An analogy for method selection: Debating which algorithm is best is similar to debating whether Logistic Loss or Hinge Loss is better in supervised classification tasks. Statistically, both usually yield classifiers with comparable performance, and the optimal choice depends on the specific task and data. Likewise, in RL fine-tuning, no scaling function $h$ has universal “magic”; the best algorithm will be context-dependent.
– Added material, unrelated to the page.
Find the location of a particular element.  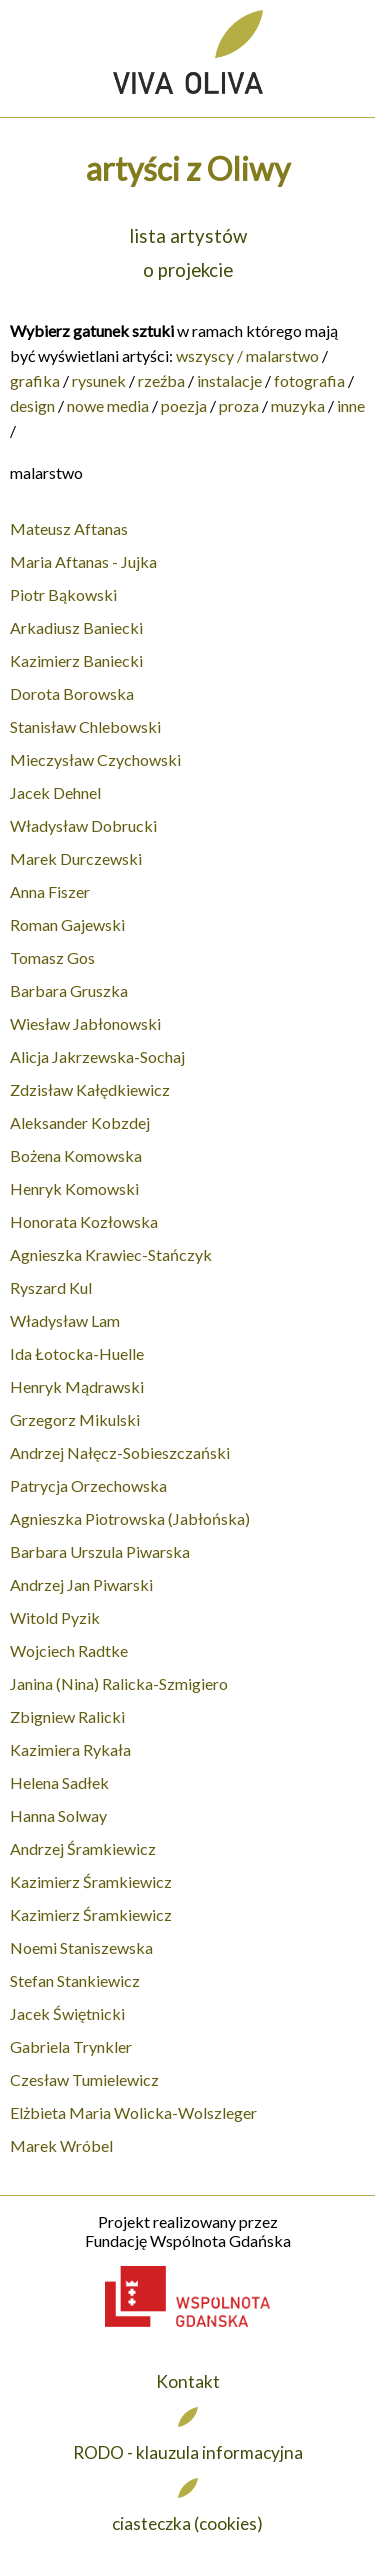

Grzegorz Mikulski is located at coordinates (75, 1419).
Practical implications: The framework in this paper provides a “recipe” for designing new fine-tuning algorithms. Researchers can first determine a desired scaling function $h(t)$ (for example, the log-odds function $h(t)=\log(t/(1-t))$), and then use the Bernstein-polynomial-based method proposed in this paper to reverse-engineer the corresponding sample weights $Z_i$.

Ultimately, the conclusion of this paper is that all these algorithms are pursuing closely related objectives. Since all objective functions are monotonic, their global optima are the same (that is, the model assigns 100% probability to the correct answers for all problems). The differences between algorithms mainly lie in the optimization dynamics rather than the final objective. This unified perspective gives researchers in the field a clearer understanding and greater flexibility in design.